No taxi arrived but instead, a red shuttle bus showed up that would take me there for a flat rate of $25. Once I got in the bus (I was the only passenger) the driver introduced herself to me as if we were about to go on a tour (“Hi, my name is…”) We headed out and after a minute or two, she said something about a window being open. I think she wanted me to close it. I could see no open windows and after an awkward bit of fussing about, she said it was OK and was probably thinking I had been dealt a blow to the head and couldn’t understand what she was saying to me.

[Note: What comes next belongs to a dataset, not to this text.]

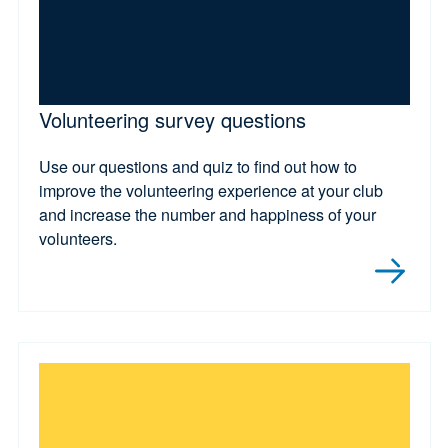
Volunteering survey questions
Use our questions and quiz to find out how to
improve the volunteering experience at your club
and increase the number and happiness of your
volunteers.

This seemed even more so when we arrived at the hotel. She informed me that she did not take credit cards for payment. It is, after all, only 2013. I had $3 U.S. in my wallet. I had plenty of Canadian cash on hand, though. “I can pay in Canadian,” I said to her. She looked at me as if I had asked her to close the window. She continued to look at me in that “Don’t you have REAL money?” way. She suggested I find an ATM in the hotel and leave my bag with her so I wouldn’t just slip inside, never to be seen by her (or possibly anyone else) again.
I actually remembered where I’d seen an ATM and dubiously stuck in my 100% Canadian bank card in it. It processed my request, warned me A TRANSACTION FEE OF THREE THOUSAND DOLLARS WILL BE APPLIED, IS THIS OK? then after I said sure, go ahead, it spat out some of that funny-looking American money.
I went back to the shuttle bus, paid the driver and as she took off, I thought to myself, “You’re not a nice lady and I hate your windows.”
I made it three-quarters of the way into the belly of the beast before taking a wrong turn up a flight of stairs. At that point, I’d become turned around and completely lost my bearings. I expected to walk down to the end of a long hallway to find a pair of young twin girls inviting me to play. Fortunately, I found a Fusion 13 info counter and was directed to the right room, arriving only a few minutes late and missing nothing more than some summary from the previous day.
The workshop again went fine. For lunch, I had a turkey and veggie wrap, which was unexceptional but reasonably healthy. My co-worker had an all-veggie wrap and complained that it was sodden and gross. Score one for meat eaters!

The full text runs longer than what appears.